The 21st century has seen a massive change in the way people live their lives. It is now the digital era, and almost everything is online or made available in electronic form. There are now jobs online. Elections are now run in many countries so that people can submit votes electronically. Hotel bookings and other travel accommodations can be done online. Even bank transactions are done over the web.
One of the most consequential manual-to-digital revolutions is the US government’s drive to create electronic health records (EHRs) from the mountains of filed information for patients. The main aim is to make medical information available to all concerned parties whenever needed. The long term goal is making healthcare significantly more effective.
This policy direction delivered a jolt to the medical IT industry, inspiring hospitals all over the US to start looking for digitalization partners. It has also pushed clinics and hospitals to standardize their functions, especially those that relate to drug formulas.
Because of the scale and promise of these standardization efforts, health and pharmaceutical leaders and administrators are wondering how to best respond and take advantage of the EHR frenzy. Here are some of the ways that pharma companies can plan for the future…
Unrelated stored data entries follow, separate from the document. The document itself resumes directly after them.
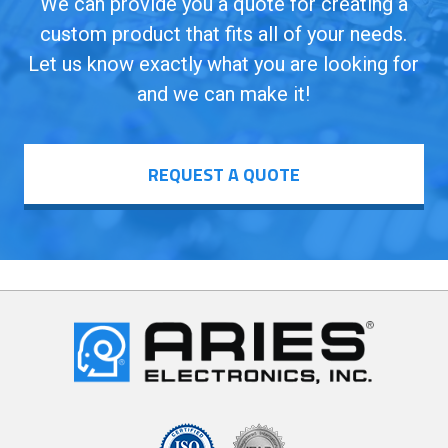
We can provide you a quote for creating a
custom product that fits all of your needs.
Let us know exactly what you are looking for
and we can make it!
REQUEST A QUOTE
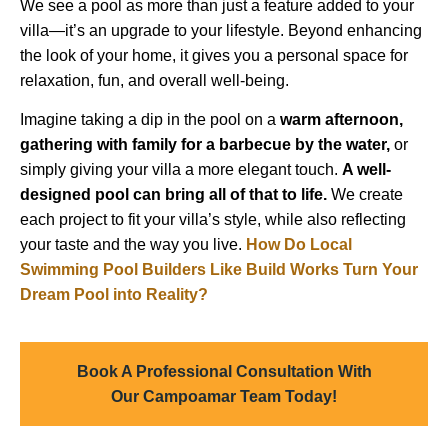
We see a pool as more than just a feature added to your
villa—it’s an upgrade to your lifestyle. Beyond enhancing
the look of your home, it gives you a personal space for
relaxation, fun, and overall well-being.
Imagine taking a dip in the pool on a
warm afternoon,
gathering with family for a barbecue by the water,
or
simply giving your villa a more elegant touch.
A well-
designed pool can bring all of that to life.
We create
each project to fit your villa’s style, while also reflecting
your taste and the way you live.
How Do Local
Swimming Pool Builders Like Build Works Turn Your
Dream Pool into Reality?
Book A Professional Consultation With
Our Campoamar Team Today!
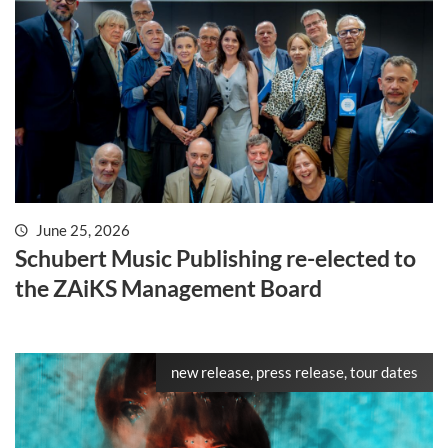
June 25, 2026
Schubert Music Publishing re-elected to
the ZAiKS Management Board
new release, press release, tour dates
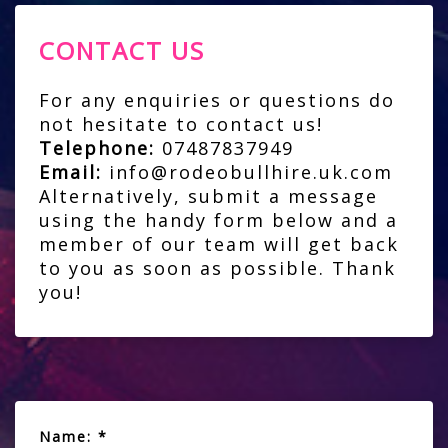
CONTACT US
For any enquiries or questions do
not hesitate to contact us!
Telephone:
07487837949
Email:
info@rodeobullhire.uk.com
Alternatively, submit a message
using the handy form below and a
member of our team will get back
to you as soon as possible. Thank
you!
Name: *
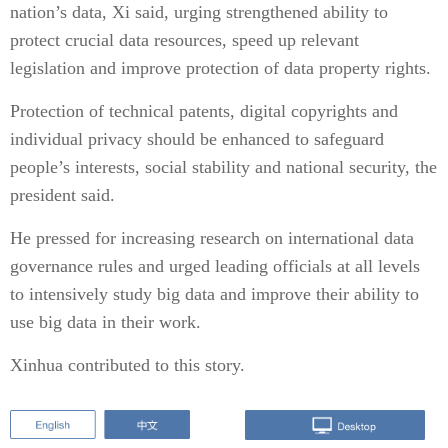
nation’s data, Xi said, urging strengthened ability to
protect crucial data resources, speed up relevant
legislation and improve protection of data property rights.
Protection of technical patents, digital copyrights and
individual privacy should be enhanced to safeguard
people’s interests, social stability and national security, the
president said.
He pressed for increasing research on international data
governance rules and urged leading officials at all levels
to intensively study big data and improve their ability to
use big data in their work.
Xinhua contributed to this story.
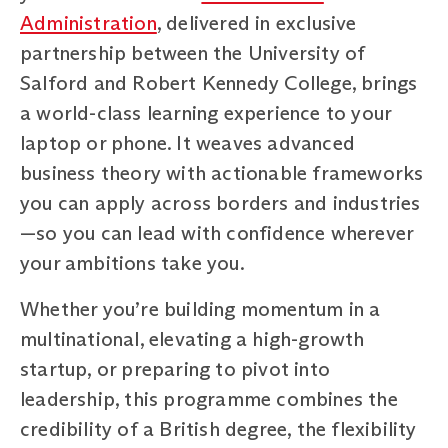
Administration
, delivered in exclusive
partnership between the University of
Salford and Robert Kennedy College, brings
a world-class learning experience to your
laptop or phone. It weaves advanced
business theory with actionable frameworks
you can apply across borders and industries
—so you can lead with confidence wherever
your ambitions take you.
Whether you’re building momentum in a
multinational, elevating a high-growth
startup, or preparing to pivot into
leadership, this programme combines the
credibility of a British degree, the flexibility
Intensify efforts to get empirical support for product effectiveness.
The digitization of almost everything has bestowed on people the power of more effective insight. The mountains of data that is being digitized can be searched for trends, such as the effectiveness of one prescription over another. Informative resources that allow anyone to immediately refer to them for help in making crucial decisions regarding health are now on the horizon.
To make their products appealing to doctors and patients, pharmaceutical companies can focus on getting empirical support for their claims. They can conduct many forms of scientific analysis on the use and effectiveness of their drugs.
However, be careful not to interpret with the results just so they project only a positive image. Bear in mind that the main purpose of testing is to understand the actual mechanisms at play and eventually get ideas on how to improve. Tests should never be aimed at getting marketing support points, though those are going to be very welcome bonuses if that is what the study uncovers.
Manage the price of offers
“I think most prescribers see the reality of how much drugs cost and what the impact of prescribing them is,” says Susan Mashni. She is the chief pharmacy officer of the Ohio-based Mercy Health group. “As long as it’s just an educational discussion, they’re very responsive to the concept that you’re going to improve patient compliance if you don’t give them the most expensive drug out there.”
From this quote, it is clear that the eventual success of treatments is heavily hinged on the patient’s compliance with the provider’s advice or prescription. With the advent of the EHR, formularies are standardized and made available to the prescribing physicians.
If a patient complains that a particular drug is too expensive, alternatives can easily be accessed through the standardized formularies. If the alternative works, the provider will most probably reject the original prescription and go with the cheaper one moving forward. To compete, companies that sell drugs should really try to keep their prices at par with similar others on the market.
Maintain good relations with providers and buyers.
Even if a company’s drugs are good, they are going to be crossed out of an institution’s formulary if it’s difficult and costly to stock them. Time-tested customer service principles still apply even in the new age. Perhaps, even more so in healthcare where stress and pressure are always present. Pharma companies should never take their customers for granted.